▸ **Collected data**

== Segment start ==

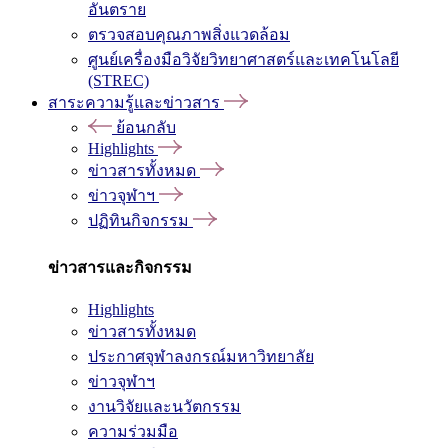
อันตราย
ตรวจสอบคุณภาพสิ่งแวดล้อม
ศูนย์เครื่องมือวิจัยวิทยาศาสตร์และเทคโนโลยี
(STREC)
สาระความรู้และข่าวสาร
ย้อนกลับ
Highlights
ข่าวสารทั้งหมด
ข่าวจุฬาฯ
ปฏิทินกิจกรรม
ข่าวสารและกิจกรรม
Highlights
ข่าวสารทั้งหมด
ประกาศจุฬาลงกรณ์มหาวิทยาลัย
ข่าวจุฬาฯ
งานวิจัยและนวัตกรรม
ความร่วมมือ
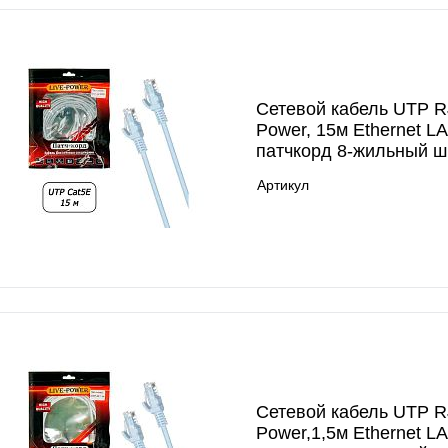
Сетевой кабель UTP RJ
Power, 15м Ethernet L
патчкорд 8-жильный ш
Артикул
Сетевой кабель UTP RJ
Power,1,5м Ethernet L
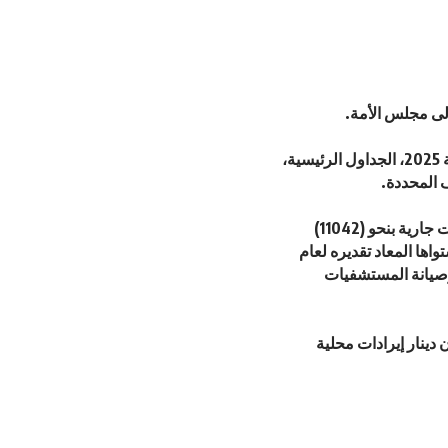
وتضمن مشروع الموازنة العامة لسنة 2025، مواد مشروع قانون الموازنة للسنة المالية 2025، الجداول الرئيسية،
وقدر مشروع القانون إجمالي النفقات العامة بما مقداره (12511) مليون دينار، منها نفقات جارية بنحو (11042)
و (1469) مليون دينار، وبارتفاع نسبته 16.5% عن مستواها المعاد تقديره لعام
 وصيانة المستشفيات
لإيرادات العامة بنحو (10233) مليون دينار، منها (9498) مليون دينار إيرادات محلية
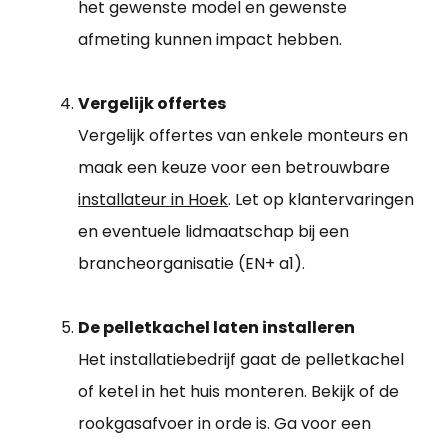
het gewenste model en gewenste
afmeting kunnen impact hebben.
Vergelijk offertes
Vergelijk offertes van enkele monteurs en
maak een keuze voor een betrouwbare
installateur in Hoek
. Let op klantervaringen
en eventuele lidmaatschap bij een
brancheorganisatie (EN+ a1).
De pelletkachel laten installeren
Het installatiebedrijf gaat de pelletkachel
of ketel in het huis monteren. Bekijk of de
rookgasafvoer in orde is. Ga voor een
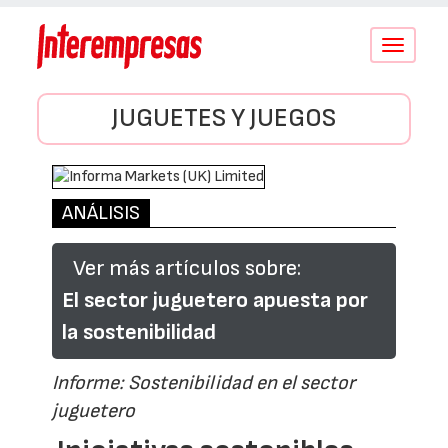
Conmutar
navegació
JUGUETES Y JUEGOS
ANÁLISIS
Ver más artículos sobre:
El sector juguetero apuesta por
la sostenibilidad
Informe: Sostenibilidad en el sector
juguetero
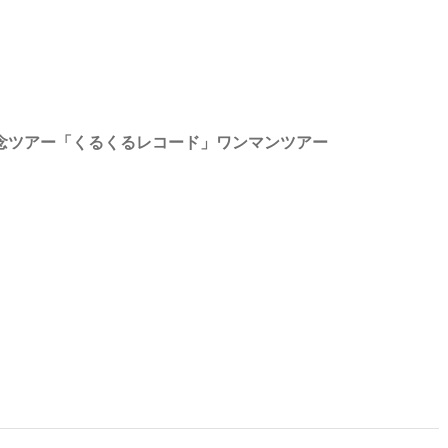
ド発売記念ツアー「くるくるレコード」ワンマンツアー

== Segment end ==

▸ **What you need to do**
Your copy should hold exactly the lines from the one with "la sostenibilidad" through the final line of the records, both ends included, and no pictures.

▸ **Your solution**
la sostenibilidad
Informe: Sostenibilidad en el sector
juguetero
ド発売記念ツアー「くるくるレコード」ワンマンツアー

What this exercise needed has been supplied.